Dataset entries:

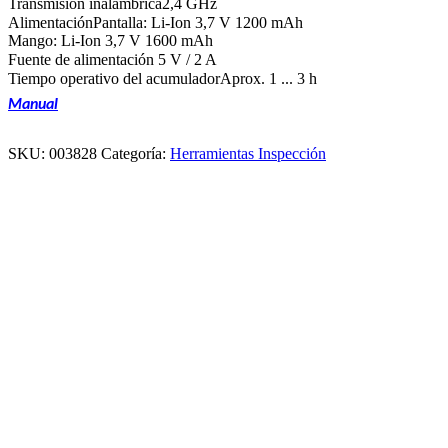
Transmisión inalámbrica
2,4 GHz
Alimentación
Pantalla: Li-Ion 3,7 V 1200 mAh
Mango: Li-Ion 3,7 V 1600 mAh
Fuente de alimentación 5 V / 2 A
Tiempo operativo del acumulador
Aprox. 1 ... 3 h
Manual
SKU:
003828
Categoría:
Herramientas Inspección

--

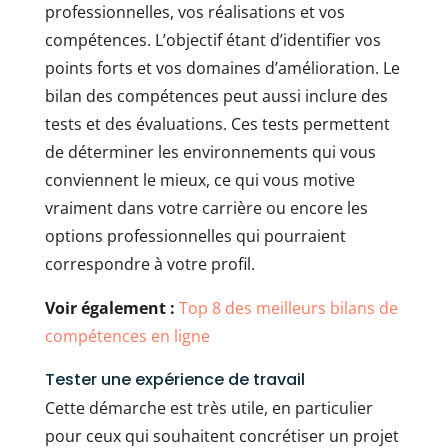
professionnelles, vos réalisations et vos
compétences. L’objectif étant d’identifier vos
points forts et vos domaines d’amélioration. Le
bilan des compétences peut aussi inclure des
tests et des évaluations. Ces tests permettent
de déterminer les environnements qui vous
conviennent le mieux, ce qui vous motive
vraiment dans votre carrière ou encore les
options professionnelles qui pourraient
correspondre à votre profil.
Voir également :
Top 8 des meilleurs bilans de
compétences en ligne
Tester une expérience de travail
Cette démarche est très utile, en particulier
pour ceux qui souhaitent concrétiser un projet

* **Task directions**
Output only an exact transcription of the lines above from the one with "Transmisión inalámbrica" up to and including the one with "Herramientas Inspección".

* **Answer to this problem**
Transmisión inalámbrica
2,4 GHz
Alimentación
Pantalla: Li-Ion 3,7 V 1200 mAh
Mango: Li-Ion 3,7 V 1600 mAh
Fuente de alimentación 5 V / 2 A
Tiempo operativo del acumulador
Aprox. 1 ... 3 h
Manual
SKU:
003828
Categoría:
Herramientas Inspección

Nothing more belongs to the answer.